Records from a data collection:
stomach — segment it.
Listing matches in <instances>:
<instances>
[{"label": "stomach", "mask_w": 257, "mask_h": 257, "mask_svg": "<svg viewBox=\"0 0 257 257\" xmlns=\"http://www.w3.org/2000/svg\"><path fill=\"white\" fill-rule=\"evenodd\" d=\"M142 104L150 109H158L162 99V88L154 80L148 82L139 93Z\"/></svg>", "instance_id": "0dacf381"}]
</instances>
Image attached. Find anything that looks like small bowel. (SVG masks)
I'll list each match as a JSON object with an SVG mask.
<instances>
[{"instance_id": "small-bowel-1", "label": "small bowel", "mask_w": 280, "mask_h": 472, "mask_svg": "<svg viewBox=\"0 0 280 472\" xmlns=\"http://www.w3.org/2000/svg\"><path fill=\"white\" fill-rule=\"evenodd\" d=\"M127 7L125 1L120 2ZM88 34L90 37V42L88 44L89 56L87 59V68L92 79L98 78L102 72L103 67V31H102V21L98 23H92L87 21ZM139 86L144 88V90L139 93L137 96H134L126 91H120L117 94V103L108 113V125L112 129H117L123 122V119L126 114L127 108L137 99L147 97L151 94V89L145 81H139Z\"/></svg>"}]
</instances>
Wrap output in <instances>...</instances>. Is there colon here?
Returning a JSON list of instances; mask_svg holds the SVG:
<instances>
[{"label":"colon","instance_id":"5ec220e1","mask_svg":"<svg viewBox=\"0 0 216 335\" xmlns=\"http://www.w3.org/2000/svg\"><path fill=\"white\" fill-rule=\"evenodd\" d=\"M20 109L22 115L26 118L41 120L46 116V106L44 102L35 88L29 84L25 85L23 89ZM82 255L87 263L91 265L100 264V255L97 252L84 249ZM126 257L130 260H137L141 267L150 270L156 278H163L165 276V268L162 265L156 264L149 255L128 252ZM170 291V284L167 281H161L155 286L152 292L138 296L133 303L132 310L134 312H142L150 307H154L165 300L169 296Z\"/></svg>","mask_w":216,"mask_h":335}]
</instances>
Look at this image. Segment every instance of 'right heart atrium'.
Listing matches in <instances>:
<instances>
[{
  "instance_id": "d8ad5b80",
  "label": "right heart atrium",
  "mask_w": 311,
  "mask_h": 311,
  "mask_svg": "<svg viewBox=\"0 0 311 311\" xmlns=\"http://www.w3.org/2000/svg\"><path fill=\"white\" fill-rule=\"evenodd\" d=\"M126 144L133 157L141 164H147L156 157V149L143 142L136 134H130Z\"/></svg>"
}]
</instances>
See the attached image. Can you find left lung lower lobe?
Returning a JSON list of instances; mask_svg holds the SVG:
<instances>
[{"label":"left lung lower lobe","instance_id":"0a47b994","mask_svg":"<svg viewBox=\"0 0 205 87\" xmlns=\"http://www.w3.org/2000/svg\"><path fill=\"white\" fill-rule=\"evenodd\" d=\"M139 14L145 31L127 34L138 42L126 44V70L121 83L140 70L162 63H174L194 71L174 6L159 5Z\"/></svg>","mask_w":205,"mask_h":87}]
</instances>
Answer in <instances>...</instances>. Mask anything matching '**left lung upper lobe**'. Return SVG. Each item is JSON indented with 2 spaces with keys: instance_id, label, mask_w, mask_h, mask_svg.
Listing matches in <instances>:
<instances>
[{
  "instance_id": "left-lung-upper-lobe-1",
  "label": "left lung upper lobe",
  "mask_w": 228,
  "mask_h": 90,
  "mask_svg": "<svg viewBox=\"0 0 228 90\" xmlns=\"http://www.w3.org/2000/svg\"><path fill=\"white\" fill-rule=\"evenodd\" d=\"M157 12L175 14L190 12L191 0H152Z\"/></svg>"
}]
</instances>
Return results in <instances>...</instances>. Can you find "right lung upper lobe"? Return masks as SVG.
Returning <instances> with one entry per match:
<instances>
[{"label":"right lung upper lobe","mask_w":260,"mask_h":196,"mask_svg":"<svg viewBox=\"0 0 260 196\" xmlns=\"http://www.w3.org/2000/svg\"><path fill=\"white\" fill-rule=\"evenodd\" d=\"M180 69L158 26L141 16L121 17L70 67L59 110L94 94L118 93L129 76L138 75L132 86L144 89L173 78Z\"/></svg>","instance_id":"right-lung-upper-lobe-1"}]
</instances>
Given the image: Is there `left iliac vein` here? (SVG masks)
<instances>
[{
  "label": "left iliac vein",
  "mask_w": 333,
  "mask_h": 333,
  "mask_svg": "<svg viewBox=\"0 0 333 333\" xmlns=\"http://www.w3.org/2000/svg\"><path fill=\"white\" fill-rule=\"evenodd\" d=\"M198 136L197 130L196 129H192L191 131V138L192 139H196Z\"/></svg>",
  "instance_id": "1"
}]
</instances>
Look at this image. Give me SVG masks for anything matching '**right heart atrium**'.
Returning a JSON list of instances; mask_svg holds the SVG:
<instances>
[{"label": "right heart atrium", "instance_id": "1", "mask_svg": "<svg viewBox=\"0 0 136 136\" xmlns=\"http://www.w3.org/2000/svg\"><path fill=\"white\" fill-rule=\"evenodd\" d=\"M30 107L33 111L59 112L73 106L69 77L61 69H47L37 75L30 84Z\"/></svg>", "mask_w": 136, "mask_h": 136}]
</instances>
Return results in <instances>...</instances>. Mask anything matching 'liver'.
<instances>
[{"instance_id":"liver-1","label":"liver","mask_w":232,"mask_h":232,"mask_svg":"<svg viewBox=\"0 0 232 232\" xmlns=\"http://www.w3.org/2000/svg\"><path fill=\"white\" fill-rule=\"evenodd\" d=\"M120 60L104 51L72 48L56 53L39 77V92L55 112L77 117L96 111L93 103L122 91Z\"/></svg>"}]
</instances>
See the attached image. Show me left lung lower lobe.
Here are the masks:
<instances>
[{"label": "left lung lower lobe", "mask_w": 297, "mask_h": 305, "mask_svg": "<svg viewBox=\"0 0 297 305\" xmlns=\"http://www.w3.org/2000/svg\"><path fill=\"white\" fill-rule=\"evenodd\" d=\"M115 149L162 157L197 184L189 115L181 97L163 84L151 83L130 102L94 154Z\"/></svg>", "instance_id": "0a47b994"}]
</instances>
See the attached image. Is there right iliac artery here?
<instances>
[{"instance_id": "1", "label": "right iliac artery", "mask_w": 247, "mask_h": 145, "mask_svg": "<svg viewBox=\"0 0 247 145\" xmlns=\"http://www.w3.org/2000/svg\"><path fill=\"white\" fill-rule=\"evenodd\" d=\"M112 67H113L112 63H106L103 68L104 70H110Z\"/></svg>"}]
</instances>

→ Exercise requirements
Please return every line from the one that contains "See the attached image. Show" through the end of the entries, exactly, leaving out all others.

→ Written response
See the attached image. Show me left lung lower lobe.
Here are the masks:
<instances>
[{"label": "left lung lower lobe", "mask_w": 297, "mask_h": 305, "mask_svg": "<svg viewBox=\"0 0 297 305\" xmlns=\"http://www.w3.org/2000/svg\"><path fill=\"white\" fill-rule=\"evenodd\" d=\"M115 149L162 157L197 184L189 115L181 97L163 84L151 83L130 102L94 154Z\"/></svg>", "instance_id": "0a47b994"}]
</instances>
See the attached image. Is there right iliac artery here?
<instances>
[{"instance_id": "1", "label": "right iliac artery", "mask_w": 247, "mask_h": 145, "mask_svg": "<svg viewBox=\"0 0 247 145\" xmlns=\"http://www.w3.org/2000/svg\"><path fill=\"white\" fill-rule=\"evenodd\" d=\"M112 67H113L112 63H106L103 68L104 70H110Z\"/></svg>"}]
</instances>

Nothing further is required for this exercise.